Please write out every record exactly, but keep any images out of it.
··· PROVIDED DATA
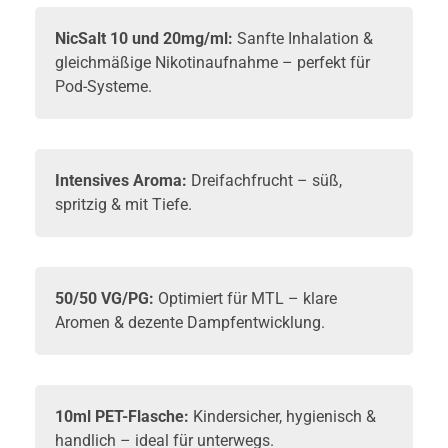
NicSalt
10 und 20mg/ml:
Sanfte Inhalation &
gleichmäßige Nikotinaufnahme – perfekt für
Pod-Systeme.
Intensives Aroma:
Dreifachfrucht – süß,
spritzig & mit Tiefe.
50/50 VG/PG:
Optimiert für MTL – klare
Aromen & dezente Dampfentwicklung.
10ml PET-Flasche:
Kindersicher, hygienisch &
handlich – ideal für unterwegs.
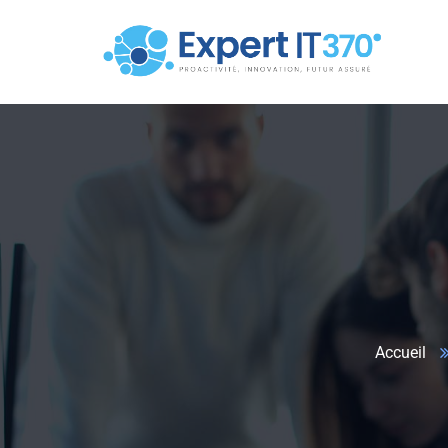
Accueil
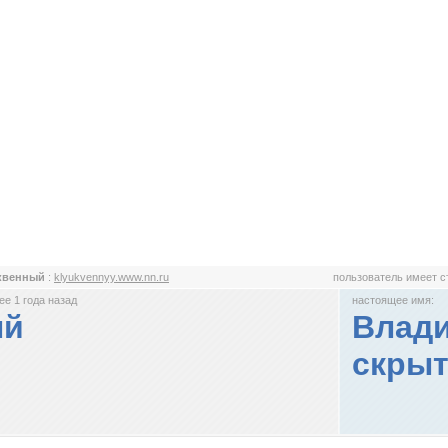
квенный
:
klyukvennyy.www.nn.ru
пользователь имеет 
е 1 года назад
настоящее имя:
ый
Влади
скрыт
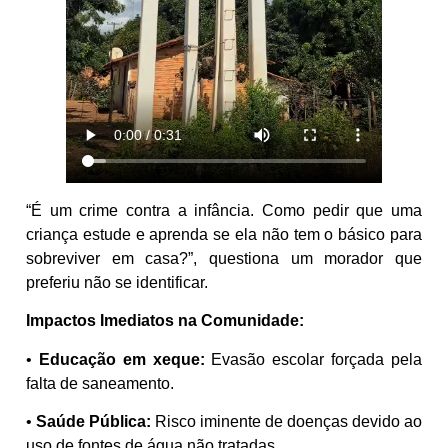
“É um crime contra a infância. Como pedir que uma
criança estude e aprenda se ela não tem o básico para
sobreviver em casa?”, questiona um morador que
preferiu não se identificar.
Impactos Imediatos na Comunidade:
•
Educação em xeque:
Evasão escolar forçada pela
falta de saneamento.
•
Saúde Pública:
Risco iminente de doenças devido ao
uso de fontes de água não tratadas.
······
→ **ANSWER FOR THE TASK**
NicSalt
10 und 20mg/ml:
Sanfte Inhalation &
gleichmäßige Nikotinaufnahme – perfekt für
Pod-Systeme.
Intensives Aroma:
Dreifachfrucht – süß,
spritzig & mit Tiefe.
50/50 VG/PG:
Optimiert für MTL – klare
Aromen & dezente Dampfentwicklung.
10ml PET-Flasche:
Kindersicher, hygienisch &
handlich – ideal für unterwegs.
Accueil
квенный
:
klyukvennyy.www.nn.ru
пользователь имеет 
е 1 года назад
настоящее имя:
ый
Влади
скрыт
“É um crime contra a infância. Como pedir que uma
criança estude e aprenda se ela não tem o básico para
sobreviver em casa?”, questiona um morador que
preferiu não se identificar.
Impactos Imediatos na Comunidade:
•
Educação em xeque:
Evasão escolar forçada pela
falta de saneamento.
•
Saúde Pública:
Risco iminente de doenças devido ao
uso de fontes de água não tratadas.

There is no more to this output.